By comparison, a major international reduction in the use of coal might well be the most important thing we can do to address global warming and ocean acidification. It is also a story with huge economic implications and a long list of winners and losers.
By any reasonable standard, the Obama administration's
recent proposed policy changes surrounding coal are a couple of orders of journalistic magnitude bigger than a bike share program in a single city, but that certainly doesn't seem to be reflected in the levels of coverage we've seen.
As an admittedly crude way of attaching some numbers to this I did the following Google news searches and noted the number of hits I got for certain phrases (no quotes).
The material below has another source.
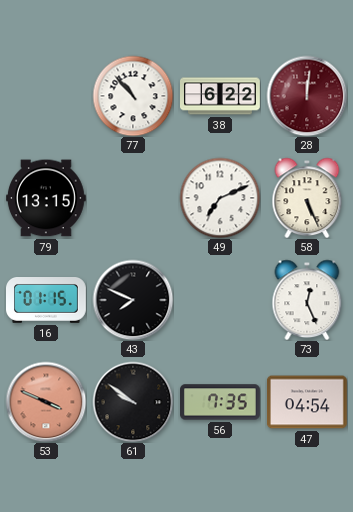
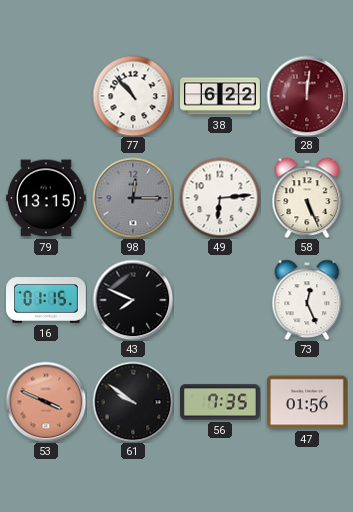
98: none -> 12:15
49: 7:11 -> 6:14
47: 04:54 -> 01:56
The actual numbers jumped around but the first position seems to remain the same
new york city bike share
About 65,000 results
obama climate change speech
About 57,500 results
obama climate change coal
41,700 results
I take a couple of things away from this. the first is the way that the culture of journalism affects what we see and read. The second is our ability to have the kind of discussion needed to solve big problems.
I've been making the point for a while now that the press corps has a problem with homogeneity and insularity. If you look at truly influential journalists and opinion makers, you will see certain groups highly over-represented (such as New Yorkers). It's only natural that stories which affect those groups tend to get noticed. What's less excusable is the apparent lack of awareness on the subject. There's nothing wrong with being an upper-middle to upper class, ivy-league educated professional who lives and/or works in NYC or DC. The is something wrong with assuming that most people share those circumstances, particularly if part of your job is providing a balanced account of things. The NYC bike share program has a disproportionate effect on important members of the press corps so it's not surprising that it receives disproportionate coverage. A similar dynamic tends to amplify the coverage of high end electronics and dampen coverage of items predominantly used by the lower-middle and lower classes like over the air TV (though that demographic is changing).
But the far bigger issue is our apparent inability to maintain the sense of prospective necessary for the kind of prioritized discussions that lead to solutions of big problems. I'm not saying there's no room for smaller matters but there needs to be some sense of proportionality. Important issues like coal policy, ocean acidification, CAFE standards and the future of nuclear power are often pushed to the back pages. Others, like
rail choke points, receive almost no attention at all.
Obviously public discourse is not a zero sum game. The time we spend talking about bike sharing doesn't have to come out of the time we would have spent talking about fuel efficiency, but there are limits to our bandwidth and until we start giving appropriate attention to environmental issues, we simply won't have time for the small stuff.